I have some utf8 data which I would like to bulk insert (sql server 2005). I am using the CODEPAGE 65001:
BULK INSERT #bla
FROM 'D:\bla.txt'
WITH
(
CODEPAGE=65001,
FIELDTERMINATOR = '\t',
ROWTERMINATOR = '\n'
)
Unfortunatly strings like this:
Erdağı
end up being stored like this:
Erda??
Do I use the wrong code page? Is there anything else I can do?
Thanks.
Christian
According to this link, "SQL Server does not support code page 65001 (UTF-8 encoding)." At first, I thought this related only to 2008, but according to a Microsoft technical writer's response to a question on this link, "SQL Server never has supported code page 65001 (UTF-8 encoding)."

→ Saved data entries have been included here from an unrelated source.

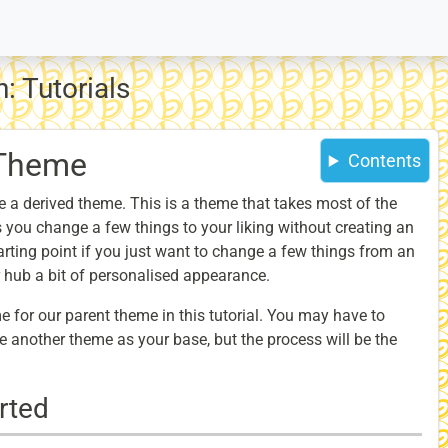
: Tutorials
 Theme
Contents
ake a derived theme. This is a theme that takes most of the
s you change a few things to your liking without creating an
arting point if you just want to change a few things from an
r hub a bit of personalised appearance.
e for our parent theme in this tutorial. You may have to
 another theme as your base, but the process will be the
rted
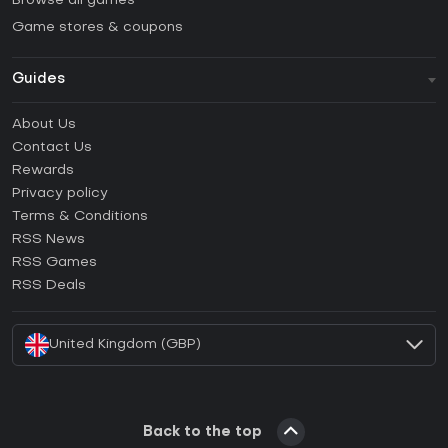
Browse all games
Game stores & coupons
Guides
FAQ
About Us
Guides & Tutorials
Contact Us
How to activate Steam CD Key?
Rewards
How to activate Epic Games CD Key?
Privacy policy
Terms & Conditions
How to activate GOG CD Key?
RSS News
How to activate Ubisoft Connect CD Key?
RSS Games
How to activate EA App CD Key?
RSS Deals
How to activate Battle.net CD Key?
United Kingdom (GBP)
Back to the top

You may use c# to handle this problem:
using System;
using System.Collections.Generic;
using System.IO;
using System.Linq;
using System.Text;
using System.Threading.Tasks;
namespace UTF8toUCS2
{
class Program
{
static void Main(string[] args)
{
if (args.Length != 1)
{
Console.WriteLine("exampe: UTF8toUS2 [filepath]");
return;
}
var filename = args[0];
byte[] content = File.ReadAllBytes(filename);
byte[] newArray = new byte[content.Length + 3];
newArray[0] = (byte)0xEF;
newArray[1] = (byte)0xBB;
newArray[2] = (byte)0xBF;
Array.Copy(content, 0, newArray, 3, content.Length);
byte[] utcs2Bytes = System.Text.Encoding.Convert(System.Text.Encoding.UTF8, System.Text.Encoding.Unicode, newArray);
File.WriteAllBytes(filename, utcs2Bytes);
}
}
}